Question Classification Using Universal Sentence Encoder and Deep Contextualized Transformer

Najam Arif, Seemab Latif, Rabia Latif

Published: 2021, Last Modified: 19 Feb 2025DeSE 2021EveryoneRevisionsBibTeXCC BY-SA 4.0

Abstract: One of the most vital steps in automatic Question Answer systems is Question classification. The Question classification is also known as Answer type classification, identification, or prediction. The precise and accurate identification of answer types can lead to the elimination of irrelevant candidate answers from the pool of answers available for the question. High accuracy of Question Classification phase means highly accurate answer for the given question.

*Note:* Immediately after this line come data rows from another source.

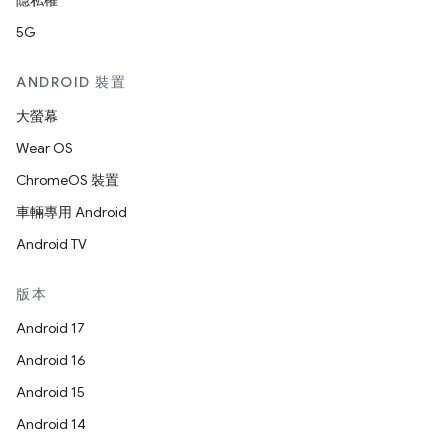
隱私權
5G
ANDROID 裝置
大螢幕
Wear OS
ChromeOS 裝置
車輛專用 Android
Android TV
版本
Android 17
Android 16
Android 15
Android 14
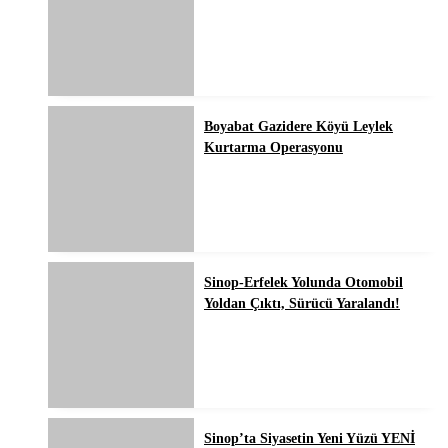
Boyabat Gazidere Köyü Leylek
Kurtarma Operasyonu
Sinop-Erfelek Yolunda Otomobil
Yoldan Çıktı, Sürücü Yaralandı!
Sinop’ta Siyasetin Yeni Yüzü YENİ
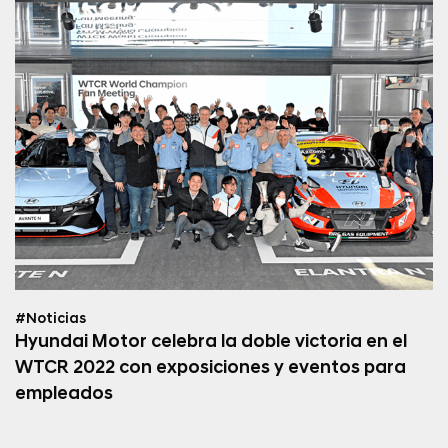
#Noticias
Hyundai Motor celebra la doble victoria en el
WTCR 2022 con exposiciones y eventos para
empleados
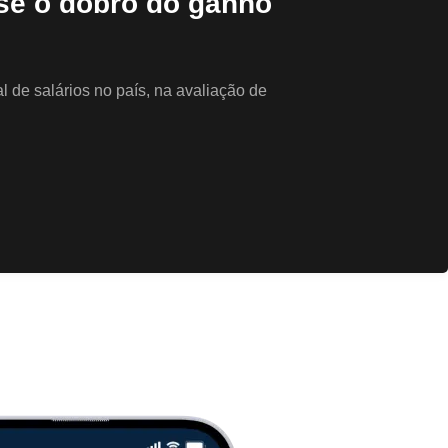
se o dobro do ganho
 de salários no país, na avaliação de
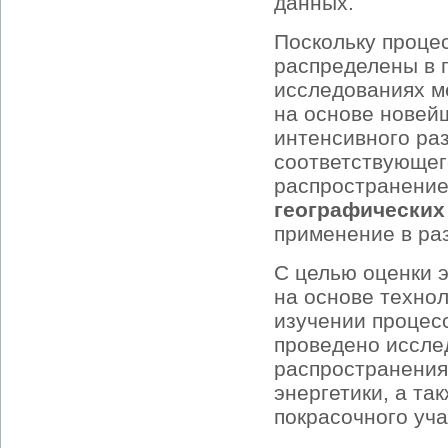
данных.
Поскольку проце
распределены в 
исследованиях м
на основе новей
интенсивного ра
соответствующег
распространение
географических
применение в ра
С целью оценки 
на основе техно
изучении процес
проведено иссле
распространения
энергетики, а та
покрасочного уч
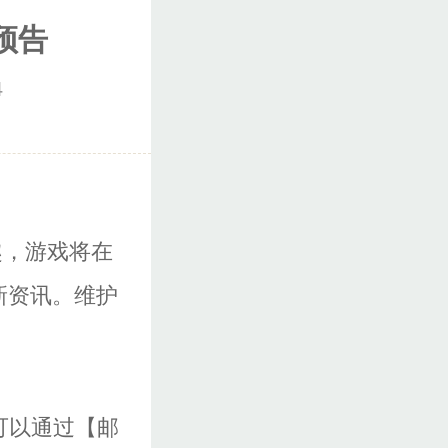
预告
4
趣，游戏将在
新资讯。维护
。
可以通过【邮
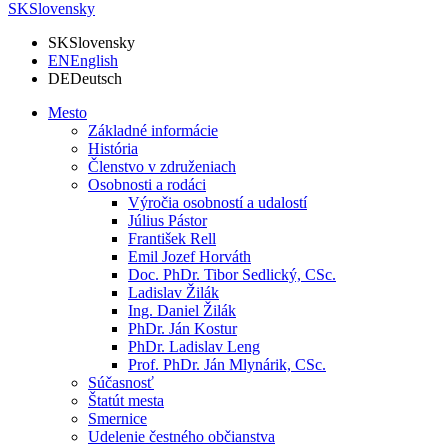
SK
Slovensky
SK
Slovensky
EN
English
DE
Deutsch
Mesto
Základné informácie
História
Členstvo v združeniach
Osobnosti a rodáci
Výročia osobností a udalostí
Július Pástor
František Rell
Emil Jozef Horváth
Doc. PhDr. Tibor Sedlický, CSc.
Ladislav Žilák
Ing. Daniel Žilák
PhDr. Ján Kostur
PhDr. Ladislav Leng
Prof. PhDr. Ján Mlynárik, CSc.
Súčasnosť
Štatút mesta
Smernice
Udelenie čestného občianstva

This paper proposes an approach, named Question Sentence Embedding(QSE), for question classification by utilizing semantic features. Extracting a large number of features does not solve the problem every time. Our proposed approach simplifies the feature extraction stage by not extracting features such as named entities which are present in fewer questions because of their short length and features such as hypernyms and hyponyms of a word which requires WordNet extension and hence makes the system more external sources dependent. We encourage the use of Universal Sentence Embedding with Transformer Encoder for obtaining sentence level embedding vector of fixed size and then calculate semantic similarity among these vectors to classify questions in their predefined categories. As it is the time of the Global pandemic COVID-19 and people are more curious to ask questions about COVID. So, our experimental dataset is a publicly available COVID-Q dataset. The acquired result highlights an accuracy of 69% on COVID questions. The approach outperforms the baseline method manifesting the efficacy of the QSE method.